Resident Doctors in Ondo State have embarked on a seven-day warning strike, to protest the non-payment of their salaries for 4 months. This is not the first that Resident Doctors in Ondo State have decried that they have been deprived of their rights by the Ondo State Government.
The Doctors of Ondo State University Medical Sciences Teaching Hospital, UNIMEDTH, Akure, had decided to go on strike due to the government’s delay in making their remunerations available despite their commitment to their jobs. They expressed their displeasure by marching to the office of the
Chief Medical Director to demand an explanation for the silence of government concerning their salaries.
The doctors noted that other health workers are having a better lease of life through the health management board, they have been deprived of their salaries. They threatened to embark on an indefinite strike next Monday
if their demands remain unattended to.
Dr. Taiwo Olagbe, Spokesperson of the aggrieved doctors pleaded with the state government to intervene at this point before the doctors permanently down tools.
In response, Dr. Adesina Adetan, the Physician in Charge pleaded with the protesting doctors to exercise patience. Dr. Adetan assured that the government is everything to make sure that their salaries are moved into the mainstream system.
It could be recalled that before the recent Ondo State Governorship elections, The Resident Doctors, under the aegis of the Ondo State Resident Doctors Association, Ondo State Chapter, embarked on an indefinite strike due to gross neglect of their members during the ongoing COVID-19 Pandemic as well as non-payment of their due remuneration.
They were joined by the National Association of Government General Medical and Dental Practitioners who also asserted that the Government refused to provide PPEs to its members thereby resulting in some of its members contracting the virus. These two medical pressure agencies also
decried the non-payment of their COVID-19 Hazard and Risk Allowances, which was meant to encourage their members to help fight against the virus and attend to patients in the state.

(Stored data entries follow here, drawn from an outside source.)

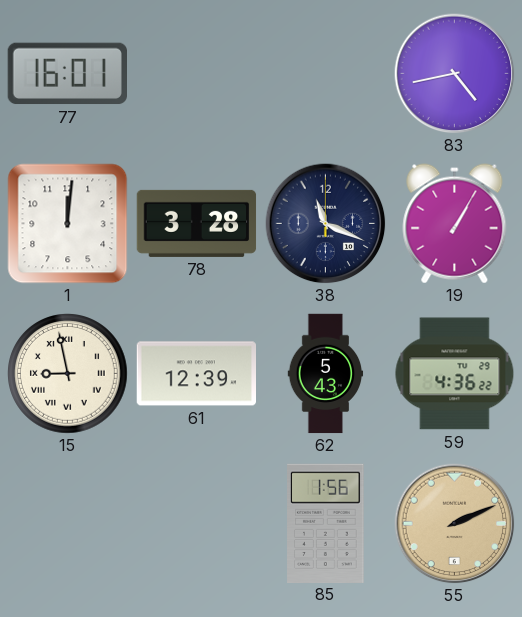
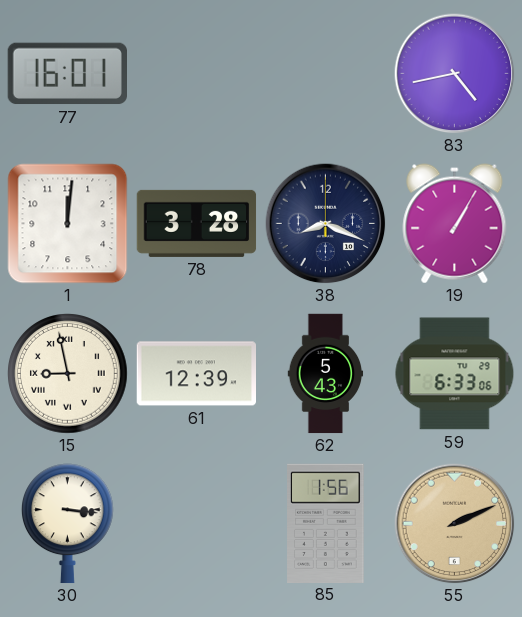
38: 11:19 -> 8:19
59: 4:36 -> 6:33
30: none -> 3:16
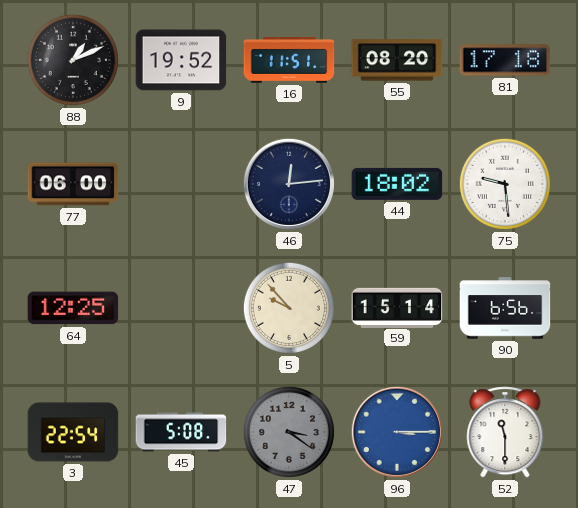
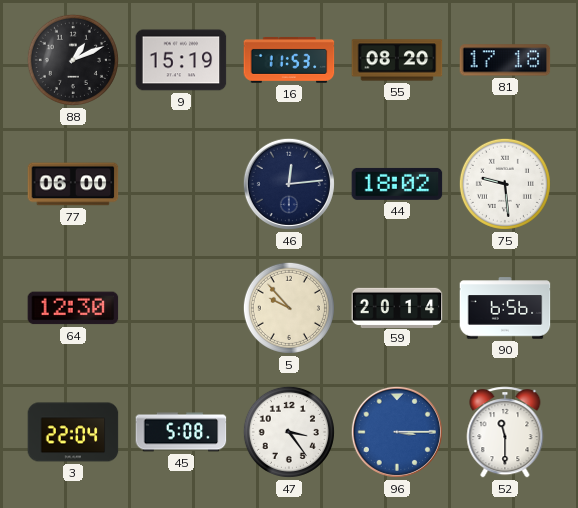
9: 19:52 -> 15:19
16: 11:51 -> 11:53
64: 12:25 -> 12:30
59: 15:14 -> 20:14
3: 22:54 -> 22:04
47: 3:21 -> 3:24
47 dial: grey -> white
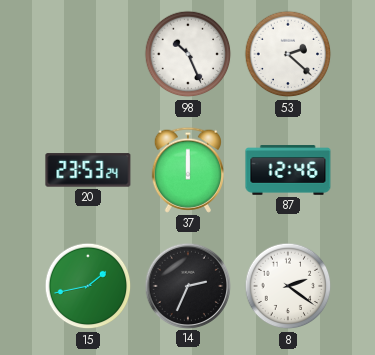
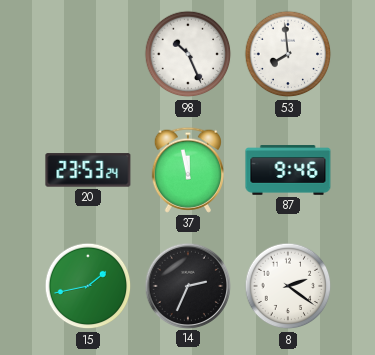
53: 2:22 -> 7:59
37: 12:00 -> 11:58
87: 12:46 -> 9:46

In the same vein, nurses at the State Mother and Child Hospital staged a peaceful protest by paralysing medical activities for a day in the facility. Their grouse with the State government was however that the government had not done enough contact tracing to combat the deadly pandemic.
The Ondo State Government responded to the strike action of medical doctors in June by throwing some of the members of the University Medical Teaching Hospital under the bus. The Government issued a director sacking resident doctors. The state also went ahead to suspend the residency training programme. Many doctors accused the State Government of ‘divide and rule’ strategies in other to undermine the unity of their demands.
By August, The state government appealed to the National Associaton of General Medical and Dental Practitioners (NAGGMDP) by attending to some of its demands. They also used the time to demand from the Akeredolu government the circulation, accountability and
When medical doctors embarked on a short strike in January, due to non-payment of three to six-month salaries, Dr. Oluwole Ige, the Chief Medical Director of Medical Sciences Teaching Hospital described the strike as an attempt to tarnish the image of the State Government and the hospital management. He claimed that contrary to the public outcry of doctors that they were owed six months’ salaries, the government only owed them one or two months’ salary. He attributed the non-payment of the salaries to some ‘teething problems’ in the structure of the medical establishment. The State Commissioner for Health, Dr. Wahab Adegbenro assured them they would receive payments in the same month.
Other states had had their recent baptism of strikes from the Resident Doctors, but the state governors of states like Lagos and Ogun State have been quick to engage the doctors, having in mind the fact that many public hospitals are understaffed. Unfortunately, it seems Ondo State has carved a niche for itself as one state with an unending trial of strikes, threats and marches by medical professionals.